So now it’s become not only fashionable, but somehow worshipful to acknowledge and praise God for something His Word teaches He did not do.

(I would be interested, as well, to learn how the theory of evolution reveals the nature of a God “with whom there is no variation or shadow due to change,” as James 1:17 states.)

When Aaron made the golden calf that Israel worshipped while Moses was on Mount Sinai, the people claimed, “These are your gods, O Israel, who brought you up out of the land of Egypt!” Aaron continued by making an altar before the idol and proclaimed, “Tomorrow shall be a feast to Yahweh.” (Exodus 32:4-5)

The Israelites were not rejecting Yahweh with their idolatry. They were fashioning other gods to worship along with Him. They were not being strictly pagan. They were being syncretistic.
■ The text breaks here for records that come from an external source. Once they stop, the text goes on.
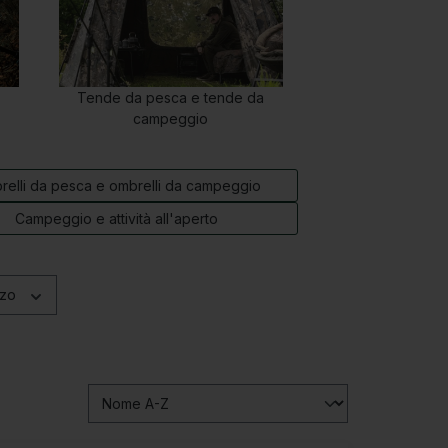
Tende da pesca e tende da
campeggio
elli da pesca e ombrelli da campeggio
Campeggio e attività all'aperto
zzo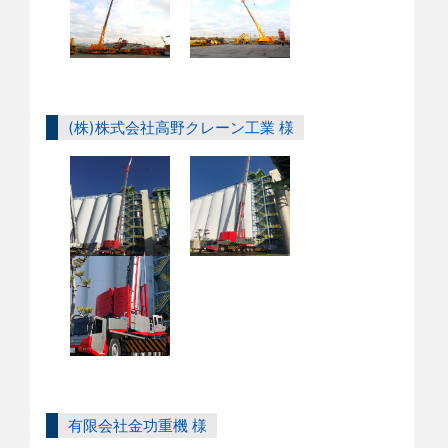
(株)株式会社高野クレーン工業 様
有限会社金功重機 様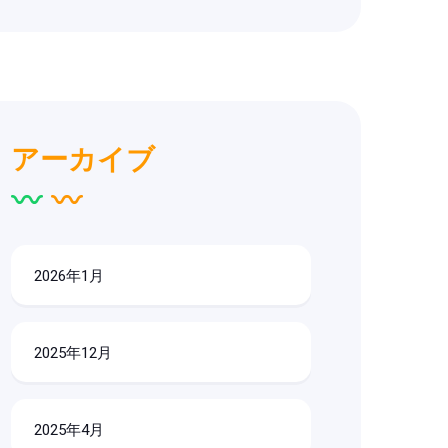
アーカイブ
2026年1月
2025年12月
2025年4月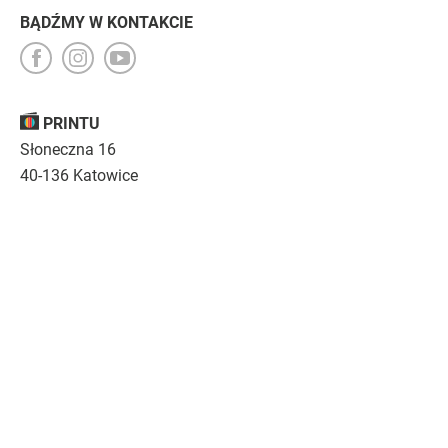
BĄDŹMY W KONTAKCIE
PRINTU
Słoneczna 16
40-136 Katowice
Opinie
O nas
Nasza troska
Kariera
Regulamin
|
Polityka prywatności
|
Specyfikacja techniczna
Drukujemy
emocje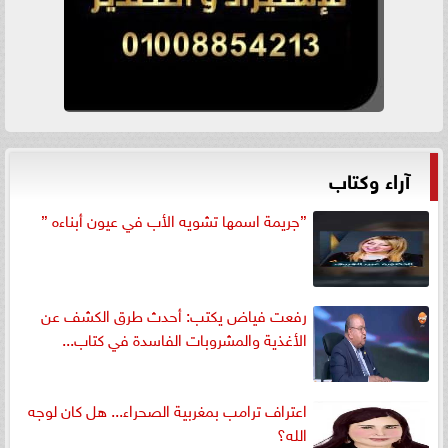
آراء وكتاب
”جريمة اسمها تشويه الأب في عيون أبناءه ”
رفعت فياض يكتب: أحدث طرق الكشف عن
الأغذية والمشروبات الفاسدة في كتاب...
اعتراف ترامب بمغربية الصحراء... هل كان لوجه
الله؟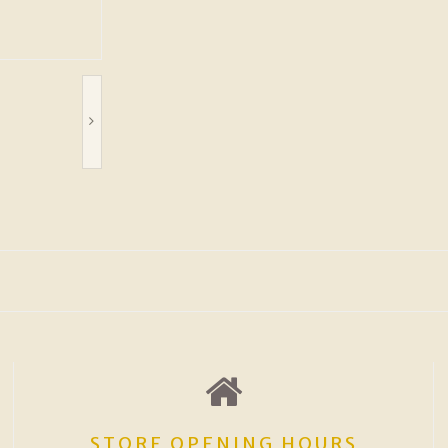
STORE OPENING HOURS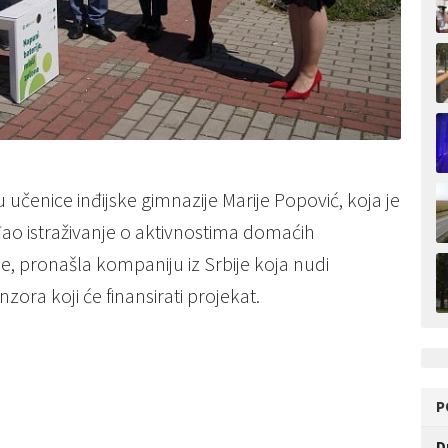
u učenice inđijske gimnazije Marije Popović, koja je
đao istraživanje o aktivnostima domaćih
e, pronašla kompaniju iz Srbije koja nudi
nzora koji će finansirati projekat.
P
D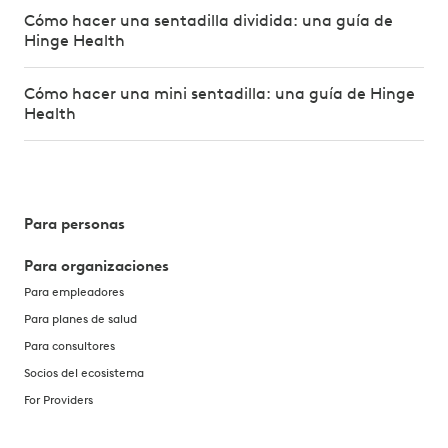
Cómo hacer una sentadilla dividida: una guía de
Hinge Health
Cómo hacer una mini sentadilla: una guía de Hinge
Health
Para personas
Para organizaciones
Para empleadores
Para planes de salud
Para consultores
Socios del ecosistema
For Providers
They were *combining* pagan religion with worship of the one true God. Yahweh later told His people through Isaiah that, “I am the first and I am the last, and there is no God but Me.” (Isaiah 44:6)

God has told us a great many things about how He created our universe. Modern atheistic concepts of science reject these things, as well they should since they don’t even claim to believe in God or the Bible.

But for Christians to try and unite the two is dangerously naive, at best. Christ told us we cannot serve two masters. You cannot worship Yahweh and the golden calf. Claiming that the Bible is the Word of God but it also happens to be completely wrong about the things only God Himself was around to witness is probably a position Christians should reconsider. (Claiming it’s all a metaphor doesn’t really help, either, when you realize that holding such a position requires Christ Himself to have knowingly propagated a myth as if it were actually true.)

“We agree with the Bible about Christ and salvation but disagree with it when it talks about how life came into being and how old everything is,” seems an awful lot like modern day syncretism. Do we truly want to consider science, which is admittedly incomplete, revisionist, and operating completely under the constraints of flawed human understanding and capability, on an equal level with the revelation of God Himself? (The entire history of science is one of wrongness, self-correction, more wrongness, more self-correction again, and so on.)

Jesus said, “If I have told you earthly things, and you do not believe, how will you believe if I tell you of heavenly things?” in John 3:12.

We would all do well to seriously consider His question.